Eddleman Whiz Kid said...

"Or bryce adjusted to the injury and found something to compensate"

Maybe, but that wouldn't explain the timing of the deterioration in his fielding. It's possible, I guess, that he had two different injuries--one in early May that affected his hitting (maybe a mild oblique issue?) and another in mid-summer that affected his throwing (the shoulder). But positing two injuries, neither of which the Nats ever acknowledged (and one of which even Bryce never acknowledged), seems awfully speculative. I'll buy a shoulder injury in midsummer--he actually took time off for that, and the fielding data support it--but his struggles at the plate are harder to explain.

NotBobby said...

We do not know how many times one injury leads to another. His injury in May could have gotten worse, he played through it and it turned into something else. That something else was something he could compensate for at the plate.

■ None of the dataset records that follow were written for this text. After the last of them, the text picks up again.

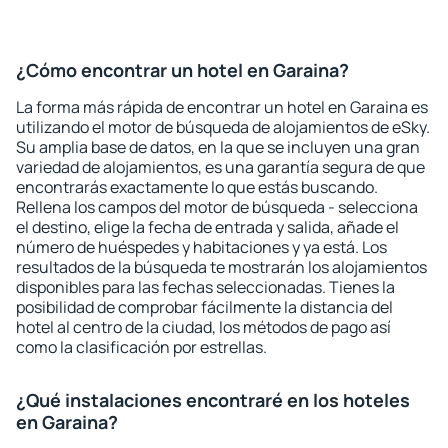
¿Cómo encontrar un hotel en Garaina?
La forma más rápida de encontrar un hotel en Garaina es
utilizando el motor de búsqueda de alojamientos de eSky.
Su amplia base de datos, en la que se incluyen una gran
variedad de alojamientos, es una garantía segura de que
encontrarás exactamente lo que estás buscando.
Rellena los campos del motor de búsqueda - selecciona
el destino, elige la fecha de entrada y salida, añade el
número de huéspedes y habitaciones y ya está. Los
resultados de la búsqueda te mostrarán los alojamientos
disponibles para las fechas seleccionadas. Tienes la
posibilidad de comprobar fácilmente la distancia del
hotel al centro de la ciudad, los métodos de pago así
como la clasificación por estrellas.
¿Qué instalaciones encontraré en los hoteles
en Garaina?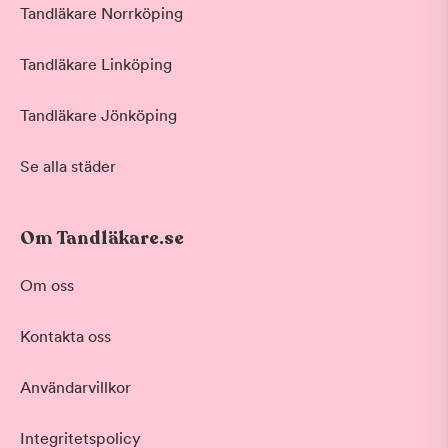
Tandläkare Norrköping
Tandläkare Linköping
Tandläkare Jönköping
Se alla städer
Om Tandläkare.se
Om oss
Kontakta oss
Användarvillkor
Integritetspolicy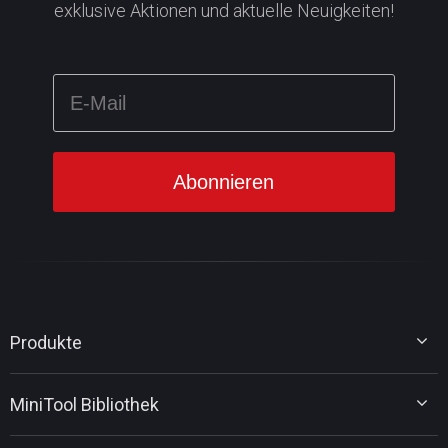
exklusive Aktionen und aktuelle Neuigkeiten!
Produkte
MiniTool Partition Wizard
MiniTool Bibliothek
MiniTool Power Data Recovery
MiniTool ShadowMaker
Tipps für Datenträgerverwaltung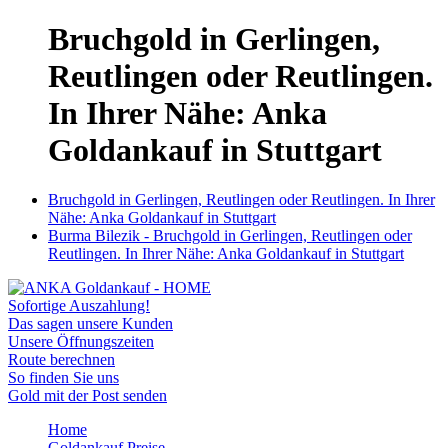
Bruchgold in Gerlingen,
Reutlingen oder Reutlingen.
In Ihrer Nähe: Anka
Goldankauf in Stuttgart
Bruchgold in Gerlingen, Reutlingen oder Reutlingen. In Ihrer
Nähe: Anka Goldankauf in Stuttgart
Burma Bilezik - Bruchgold in Gerlingen, Reutlingen oder
Reutlingen. In Ihrer Nähe: Anka Goldankauf in Stuttgart
Sofortige Auszahlung!
Das sagen unsere Kunden
Unsere Öffnungszeiten
Route berechnen
So finden Sie uns
Gold mit der Post senden
Home
Goldankauf Preise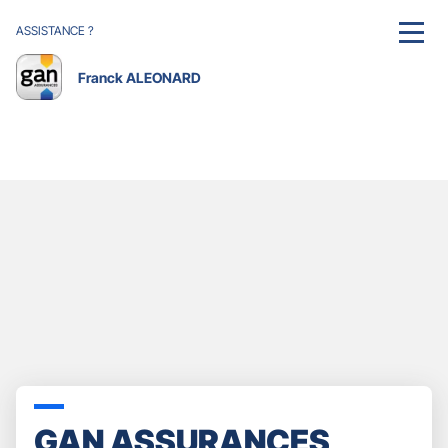
ASSISTANCE ?
MENU
Franck ALEONARD
GAN ASSURANCES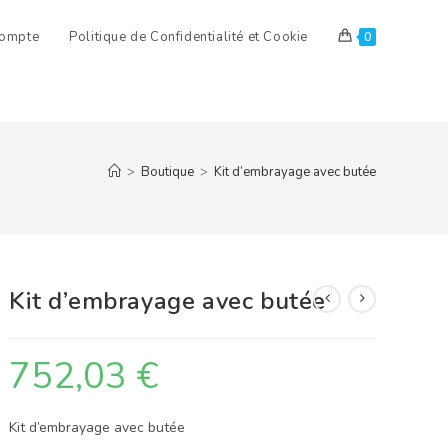
ompte
Politique de Confidentialité et Cookie
0
>
Boutique
>
Kit d’embrayage avec butée
Kit d’embrayage avec butée
752,03
€
Kit d’embrayage avec butée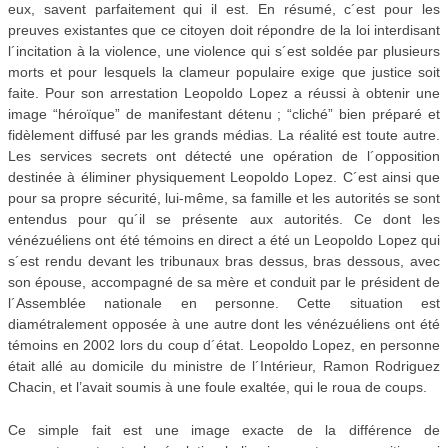
eux, savent parfaitement qui il est. En résumé, c´est pour les
preuves existantes que ce citoyen doit répondre de la loi interdisant
l´incitation à la violence, une violence qui s´est soldée par plusieurs
morts et pour lesquels la clameur populaire exige que justice soit
faite. Pour son arrestation Leopoldo Lopez a réussi à obtenir une
image “héroïque” de manifestant détenu ; “cliché” bien préparé et
fidèlement diffusé par les grands médias. La réalité est toute autre.
Les services secrets ont détecté une opération de l´opposition
destinée à éliminer physiquement Leopoldo Lopez. C´est ainsi que
pour sa propre sécurité, lui-même, sa famille et les autorités se sont
entendus pour qu´il se présente aux autorités. Ce dont les
vénézuéliens ont été témoins en direct a été un Leopoldo Lopez qui
s´est rendu devant les tribunaux bras dessus, bras dessous, avec
son épouse, accompagné de sa mère et conduit par le président de
l´Assemblée nationale en personne. Cette situation est
diamétralement opposée à une autre dont les vénézuéliens ont été
témoins en 2002 lors du coup d´état. Leopoldo Lopez, en personne
était allé au domicile du ministre de l´Intérieur, Ramon Rodriguez
Chacin, et l’avait soumis à une foule exaltée, qui le roua de coups.
Ce simple fait est une image exacte de la différence de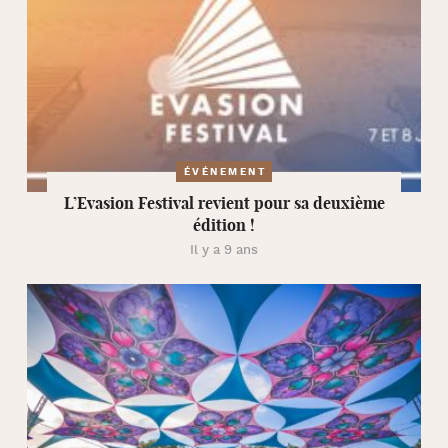
ÉVÉNEMENT
L’Evasion Festival revient pour sa deuxième
édition !
Il y a 9 ans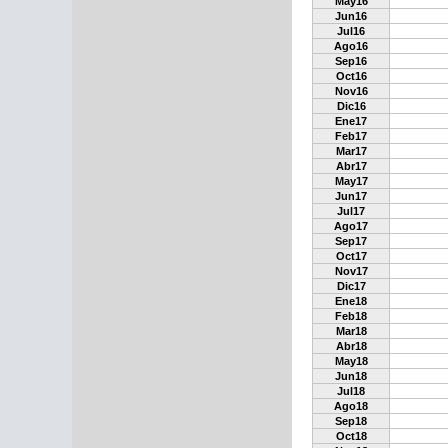
May16
Jun16
Jul16
Ago16
Sep16
Oct16
Nov16
Dic16
Ene17
Feb17
Mar17
Abr17
May17
Jun17
Jul17
Ago17
Sep17
Oct17
Nov17
Dic17
Ene18
Feb18
Mar18
Abr18
May18
Jun18
Jul18
Ago18
Sep18
Oct18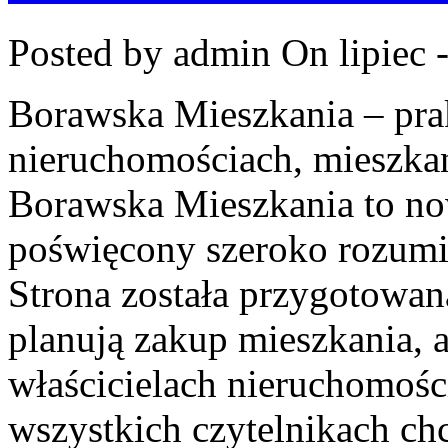
Posted by admin
On lipiec 
Borawska Mieszkania – prak
nieruchomościach, mieszka
Borawska Mieszkania to no
poświęcony szeroko rozumi
Strona została przygotowan
planują zakup mieszkania, a
właścicielach nieruchomośc
wszystkich czytelnikach ch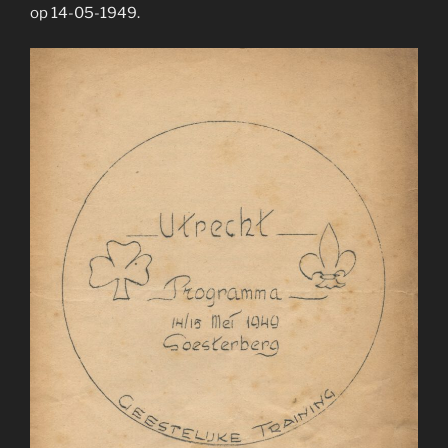
op 14-05-1949.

I am not saying this is what happened. Just that it could be

G Cracka X said...

@Old PBN

Speaking of Murphy.....

http://www.fangraphs.com/fantasy/daniel-murphys-transformation/

Ole PBN said...

^ Thanks G - chalk it up to another great move by Rizzo, huh?

Anonymous said...

Anyway tomorrow I'll tell you Anthony Rendon should start at third.

Dude, spoiler alert!

Jay said...

Also, don't forget that Murphy didn't hit for much power in the playoffs. That could be bc the Dodgers pitched him away. It could be bc he wasn't close to healthy. If Murphy hits a few out then it's a different series as well. The Nats had injuries at pretty much the worse time of year - after the trade deadline. Does anyone think if Ramos blows out his knee in July that Rizzo doesn't go get another catcher. If Strasburg goes down earlier in the year with the elbow strain?

The worrisome thing about Harper and the Nats in general is that they try to pull EVERYTHING. The Dodgers pitched Harper away the entire series and he went the opposite way a few times. I was somewhat hopeful that Schu would be shown the door bc of how pull happy the Nats are as a team. I do think Baker with a year with this team under his belt is likely to show more improvement. He knows the players better.